Ahlaki açıdan da bu durumu yedi madde ile açıklamıştır. Maddeler özetle şu şekilde sıralanmıştır;
1) İktisadi hayatta iyi bir niyetle yer almak.
2) Çalışan kişi yaptığı işi farz-ı kifayeyi yerine getirmeyi amaçlamalı.
3) Dünya çarşısı ahiret çarşısına engel olmamalıdır.
4) Sadece bununla kalmamalı işinin başında da Allah’ı anmaktan geri durmamalıdır.
5) Çarşıya ve ticarete fazla düşkün olunmamalıdır.
6) Sadece haramdan sakınmakla yetinmemeli, şüpheli şeylerden de uzak durmalı.
7) İş İlişkilerinde bulunduğu herkesle aralarında geçen işlemlerin takip ettiği seyri dikkatle kontrol etmelidir.

"İktisadî, Sosyal ve Siyasî Hayatın Oluşumu, Gelişmesi ve İlgili Bazı Meseleler" başlıklı dördüncü ve son bölümde ise, Gazâlî'nin, ikinci ve üçüncü bölümlerdeki ahlâkî ve normatif yanı ağır basan düşüncelerine karşılık, bu sefer analitik yanı ağır basan bazı düşüncelerini göstermeye çalışılmıştır ve bu amaçla iktisadî hayatın oluşumu, işbölümü ve sosyal hayatın ortaya çıkışı; devletin, sosyal iş bölümünün, mübadelenin, paranın, ticaretin ve asalak grupların ortaya çıkması, iktisadî faaliyetin saikleri, para ve riba konularını incelenmiştir.

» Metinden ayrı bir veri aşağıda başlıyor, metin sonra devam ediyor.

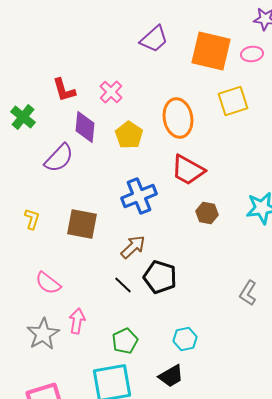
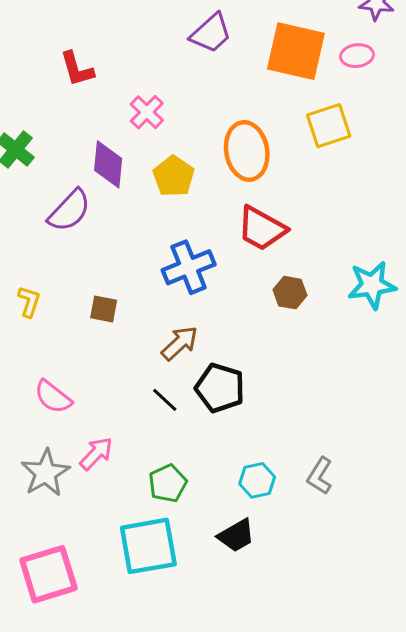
red L-shape: (64, 90) -> (77, 69), moved
brown square: (82, 224) -> (104, 309), size x0.6
gray L-shape: (248, 293) -> (320, 476), moved
pink arrow: (77, 321) -> (96, 454), turned 35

Sonuç itibariyle bu eserde bir doktora tezi olduğu için kronolojik ve sistematik ilerleyen bir olay örgüsüyle karşı karşıyayız ayrıca kavramı, kapsamı, dili ve oldukça farklı ve sınırlıdır diyebiliriz. Buna rağmen her konu için detaylı bir araştırmaya gidildiği de gözlemlenmiştir. Kitapta, kaynağın aslı yansıtması vb sebeplerden dolayı tek tutulduğu öne sürülmüştür. Kaynak çeşitsizliği ise maalesef bu önemli konuda araştırma alanını daraltmıştır denilebilir. Bunun dışında neredeyse alanında ilk denilebilecek bir çalışma ve bir doktora tezi mahiyetinde olmasına rağmen arı bir Türkçe ile yorumlanmasına da dikkat çekmek isterim.